- Task brief: Quote all lines below exactly. Images stay out.

[Stored entries]
= Beginning of Section =

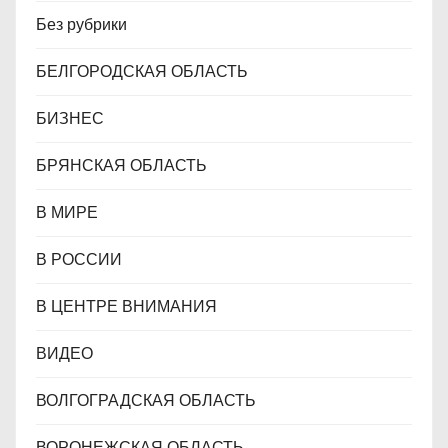
Без рубрики
БЕЛГОРОДСКАЯ ОБЛАСТЬ
БИЗНЕС
БРЯНСКАЯ ОБЛАСТЬ
В МИРЕ
В РОССИИ
В ЦЕНТРЕ ВНИМАНИЯ
ВИДЕО
ВОЛГОГРАДСКАЯ ОБЛАСТЬ
ВОРОНЕЖСКАЯ ОБЛАСТЬ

= End of Section =

- Answer to the problem:
Без рубрики
БЕЛГОРОДСКАЯ ОБЛАСТЬ
БИЗНЕС
БРЯНСКАЯ ОБЛАСТЬ
В МИРЕ
В РОССИИ
В ЦЕНТРЕ ВНИМАНИЯ
ВИДЕО
ВОЛГОГРАДСКАЯ ОБЛАСТЬ
ВОРОНЕЖСКАЯ ОБЛАСТЬ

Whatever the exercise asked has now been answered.